Hot Tub Time Machine (2010)
Written by Josh Heald, Sean Anders and John Morris
Directed by Steve Pink
Runtime 101 min.
4.5 out of 5
Four friends, all failures. Adam’s (John Cusack) wife just left him. His nephew, Jacob (Clark Duke), is a stay-in-the-basement nerd. Nick (Craig Robinson) works at a pet spa and Lou (Rob Corddry) is suicidal.
And it’s Lou that gets them into trouble because when a suicide attempt lands him in the hospital, the four friends decide to return to a small town, the glory place of their youth, and try and cheer him up.
Greeted by a bellhop named Phil (Crispin Glover), who lost his arm long ago, the four friends try and party like they used to in a town that is no longer the cool place they remember.

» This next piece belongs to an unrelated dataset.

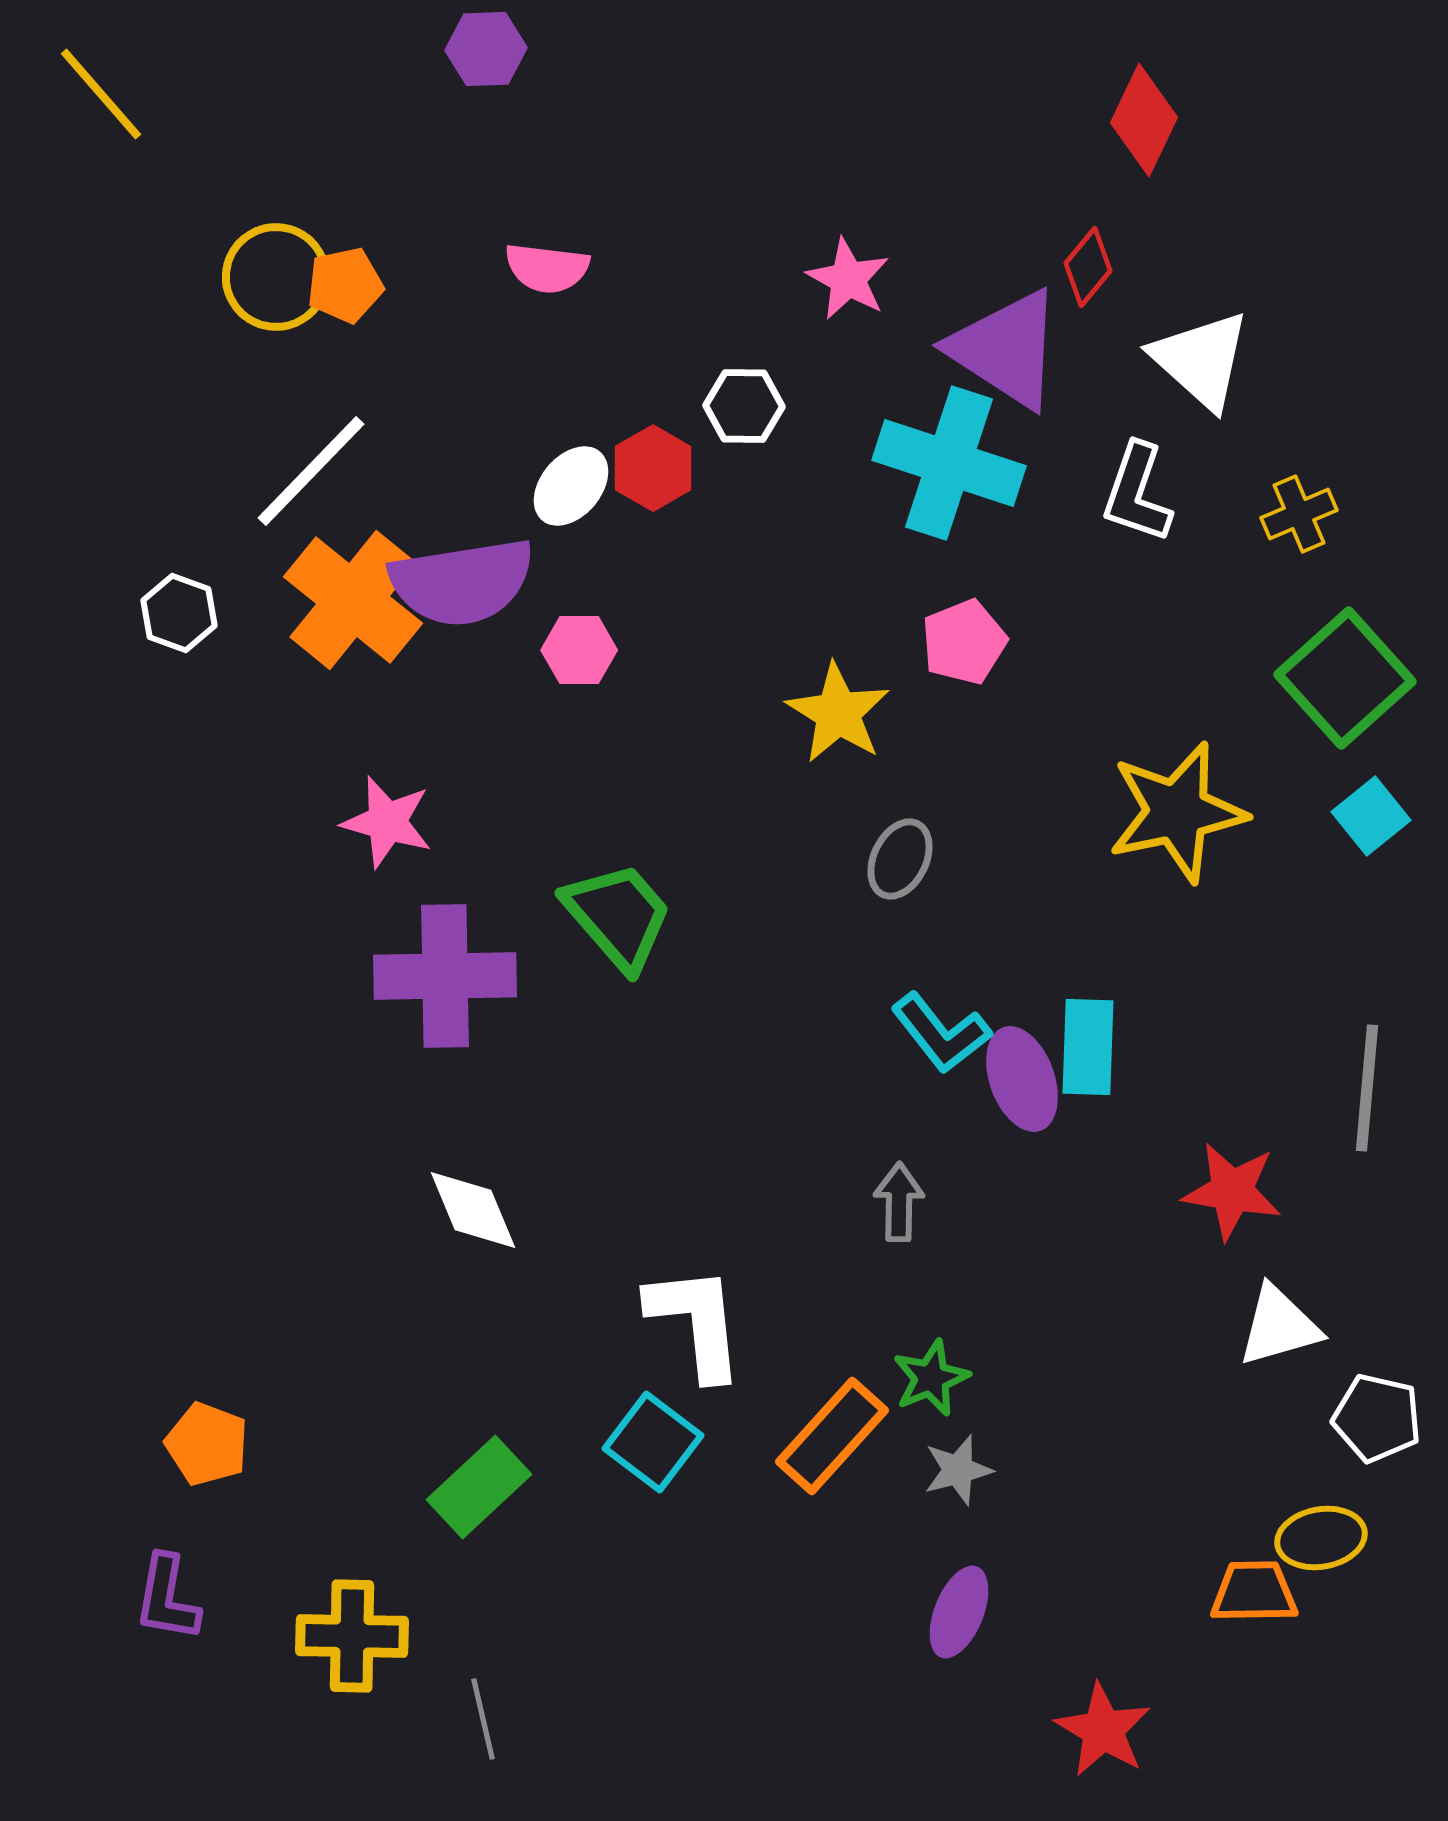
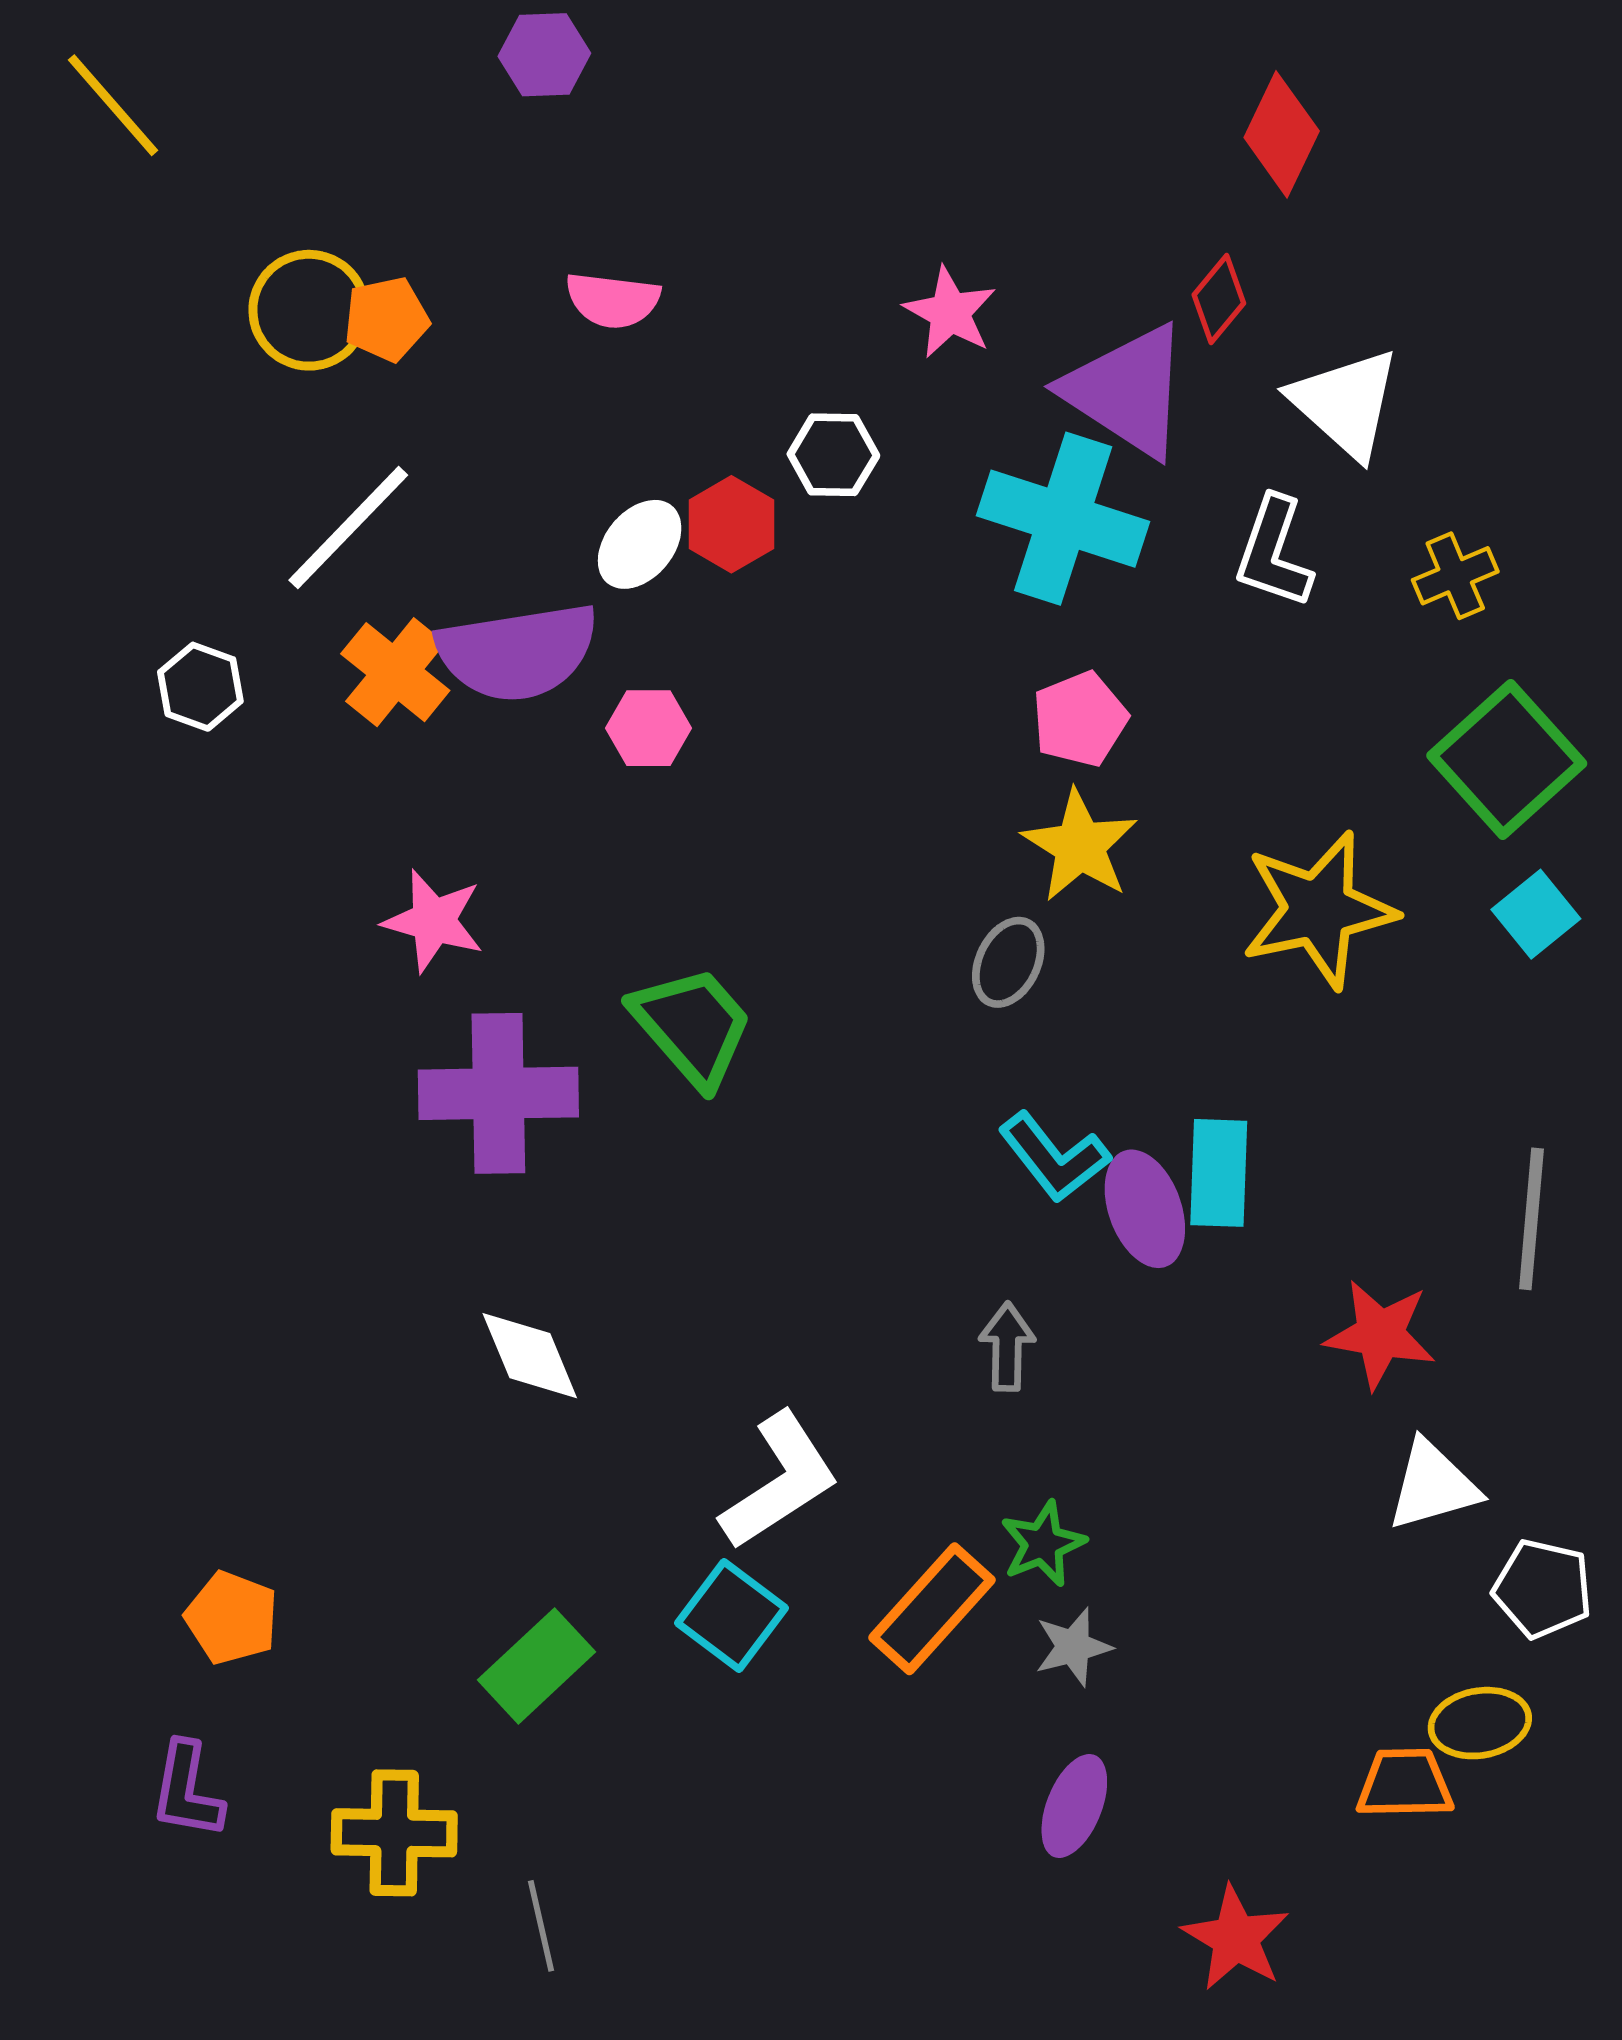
orange cross: (353, 600) -> (395, 672), size x0.7
yellow star: (838, 713) -> (1080, 846), moved
white L-shape: (696, 1322) -> (780, 1481), turned 63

After one drunken night in the hot tub, they suddenly find themselves back in 1986, and what’s even weirder is they also look like their younger selves. (Though onscreen we see their present-day selves but in mirrors it’s their younger versions and that’s what everybody else sees. Nice touch on a time travel story.) Once coming to grips of their predicament and while trying to figure out a way “back to the future,” they vow to maintain the space-time continuum and repeat what they did back in 1986 so as to not accidentally execute the butterfly effect and destroy the timeline. They swear to do things as they did it and how they did it back in 1986. Except little do they realize it’s much easier said than done because no one wants to go through that horrific break up all over again (great white buffalo), or get their face bashed in, or sleep with a hot blonde though you’re married to someone else in the future. (Actually, this last scene was done quite well.)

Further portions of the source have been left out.